The entries that follow should be repeated exactly, with no pictures kept.

%%

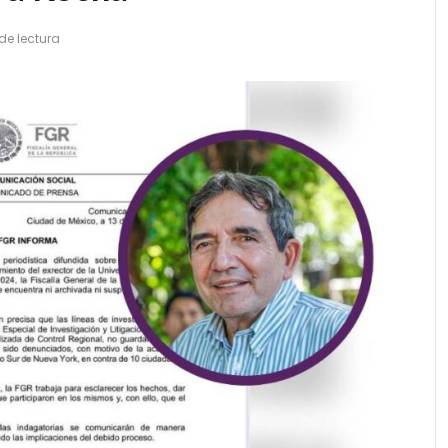
de lectura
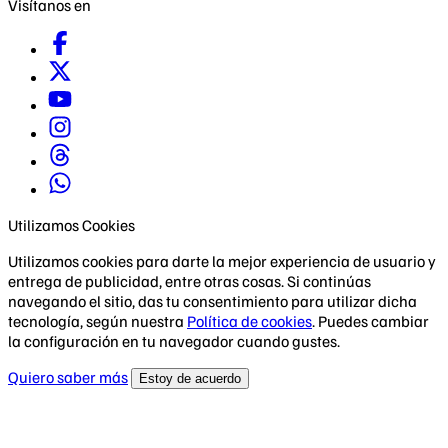
Visítanos en
Utilizamos Cookies
Utilizamos cookies para darte la mejor experiencia de usuario y
entrega de publicidad, entre otras cosas. Si continúas
navegando el sitio, das tu consentimiento para utilizar dicha
tecnología, según nuestra
Política de cookies
. Puedes cambiar
la configuración en tu navegador cuando gustes.
Quiero saber más
Estoy de acuerdo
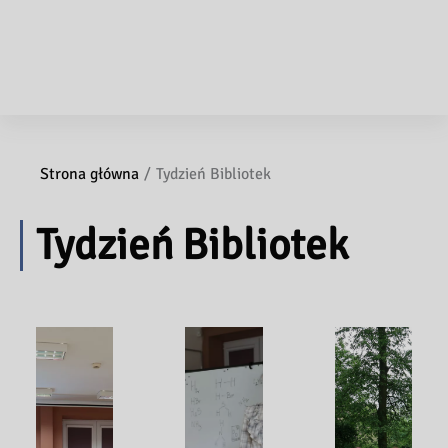
Strona główna
Tydzień Bibliotek
Tydzień Bibliotek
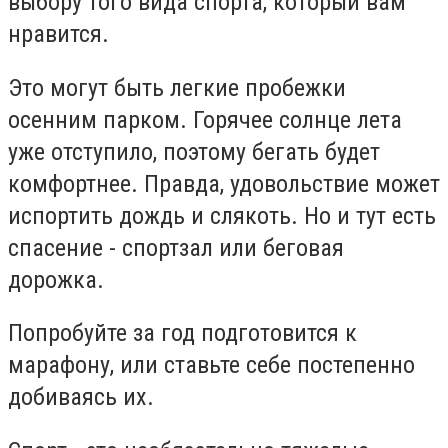
выбору того вида спорта, который вам
нравится.
Это могут быть легкие пробежки
осенним парком. Горячее солнце лета
уже отступило, поэтому бегать будет
комфортнее. Правда, удовольствие может
испортить дождь и слякоть. Но и тут есть
спасение - спортзал или беговая
дорожка.
Попробуйте за год подготовится к
марафону, или ставьте себе постепенно
добиваясь их.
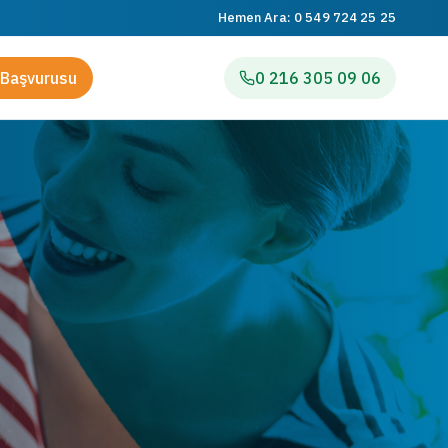
Hemen Ara:
0 549 724 25 25
Başvurusu
0 216 305 09 06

%%

Output below »
de lectura
Visítanos en
Utilizamos Cookies
Utilizamos cookies para darte la mejor experiencia de usuario y
entrega de publicidad, entre otras cosas. Si continúas
navegando el sitio, das tu consentimiento para utilizar dicha
tecnología, según nuestra
Política de cookies
. Puedes cambiar
la configuración en tu navegador cuando gustes.
Quiero saber más
Estoy de acuerdo
Strona główna
Tydzień Bibliotek
Tydzień Bibliotek
выбору того вида спорта, который вам
нравится.
Это могут быть легкие пробежки
осенним парком. Горячее солнце лета
уже отступило, поэтому бегать будет
комфортнее. Правда, удовольствие может
испортить дождь и слякоть. Но и тут есть
спасение - спортзал или беговая
дорожка.
Попробуйте за год подготовится к
марафону, или ставьте себе постепенно
добиваясь их.
Hemen Ara:
0 549 724 25 25
Başvurusu
0 216 305 09 06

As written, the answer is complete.